Microsoft Fabric: Incremental Data Load Using Watermark Column

SAS
0
Microsoft Fabric: Incremental Data Load Using Watermark Column

Introduction

Incremental loading is one of the most important design pattern when you’re building data integration workflows. Instead of reloading everything every time, incremental loads help you fetch only what changed, thus saving time, cost, and compute resources.

In this guide, we’ll walk through a full incremental load pattern using Microsoft Fabric Data Factory Pipelines and Fabric SQL Database.

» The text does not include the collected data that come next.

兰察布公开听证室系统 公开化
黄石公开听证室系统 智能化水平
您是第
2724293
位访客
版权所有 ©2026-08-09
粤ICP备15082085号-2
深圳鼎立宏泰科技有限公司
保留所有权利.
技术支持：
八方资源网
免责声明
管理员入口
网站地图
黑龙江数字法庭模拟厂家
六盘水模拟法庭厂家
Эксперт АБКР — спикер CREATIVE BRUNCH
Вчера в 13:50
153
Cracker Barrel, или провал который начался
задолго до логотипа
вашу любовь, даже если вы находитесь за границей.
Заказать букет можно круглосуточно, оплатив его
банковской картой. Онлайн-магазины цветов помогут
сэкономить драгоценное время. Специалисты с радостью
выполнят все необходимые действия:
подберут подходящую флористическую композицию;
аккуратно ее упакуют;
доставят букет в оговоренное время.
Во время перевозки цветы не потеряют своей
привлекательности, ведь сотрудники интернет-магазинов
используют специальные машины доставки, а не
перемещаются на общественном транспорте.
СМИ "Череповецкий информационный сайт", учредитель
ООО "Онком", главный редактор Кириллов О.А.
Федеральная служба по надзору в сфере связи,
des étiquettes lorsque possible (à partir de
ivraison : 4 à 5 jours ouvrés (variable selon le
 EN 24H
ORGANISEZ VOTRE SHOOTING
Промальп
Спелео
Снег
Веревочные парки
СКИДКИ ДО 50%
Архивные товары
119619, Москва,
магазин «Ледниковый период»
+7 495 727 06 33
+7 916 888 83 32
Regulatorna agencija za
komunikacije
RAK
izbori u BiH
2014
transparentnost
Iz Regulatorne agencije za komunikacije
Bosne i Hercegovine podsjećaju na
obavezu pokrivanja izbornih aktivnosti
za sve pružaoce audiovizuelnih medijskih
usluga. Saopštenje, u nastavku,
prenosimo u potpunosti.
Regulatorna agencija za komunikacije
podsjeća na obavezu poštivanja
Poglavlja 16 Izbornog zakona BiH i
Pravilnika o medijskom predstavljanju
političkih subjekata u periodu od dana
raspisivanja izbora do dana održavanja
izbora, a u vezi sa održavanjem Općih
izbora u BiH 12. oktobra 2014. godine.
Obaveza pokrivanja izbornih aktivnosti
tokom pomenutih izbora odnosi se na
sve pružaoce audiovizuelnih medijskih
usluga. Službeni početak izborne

We’ll build the tables, set up watermark logic, configure Script and Copy activities, and validate the behavior by inserting and updating data.

Everything is demonstrated using a simple Employee dataset so you can easily replicate and extend the pattern.

What We Will Build

We’ll create a pipeline that:
Reads the largest LastModifiedDateTime from the Staging table
Fetches the last watermark stored in a log table
Copies all records between the two timestamps into a Target table
Updates the watermark so the next run only picks up new changes

Creating the Required Tables

Before delving deep into pipeline creation part, first lets prepare the required tables which we will be using this pipelien development.
Employee_Staging: Contains new or modified rows

DROP TABLE IF EXISTS Employee_Staging
GO

CREATE TABLE Employee_Staging (
    EmployeeID INT PRIMARY KEY,
    FirstName VARCHAR(50),
    LastName VARCHAR(50),
    Department VARCHAR(50),
    Position VARCHAR(50),
    HireDate DATE,
    Salary DECIMAL(10, 2),
    LastModifiedDateTime DATETIME 
);
Go
INSERT INTO Employee_Staging (EmployeeID, FirstName, LastName, Department, Position, HireDate, Salary,LastModifiedDateTime)
VALUES
(101, 'Amit', 'Sharma', 'Finance', 'Analyst', '2020-03-15', 65000.00,GETDATE()),
(102, 'Priya', 'Verma', 'HR', 'Manager', '2018-07-01', 85000.00,GETDATE()),
(103, 'Rahul', 'Mehta', 'IT', 'Developer', '2021-01-20', 72000.00,GETDATE()),
(104, 'Sneha', 'Reddy', 'Marketing', 'Executive', '2019-11-10', 60000.00,GETDATE()),
(105, 'Vikram', 'Singh', 'IT', 'Lead Developer', '2017-05-25', 95000.00,GETDATE());

Employee_Target: Final table where we maintain the latest data

DROP TABLE IF EXISTS Employee_Target;
GO
CREATE TABLE Employee_Target (
    EmployeeID INT PRIMARY KEY,
    FirstName VARCHAR(50),
    LastName VARCHAR(50),
    Department VARCHAR(50),
    Position VARCHAR(50),
    HireDate DATE,
    Salary DECIMAL(10, 2),
    LastModifiedDateTime DATETIME 
);

WaterMarkLog: Stores the last successful load timestamp (our “watermark”)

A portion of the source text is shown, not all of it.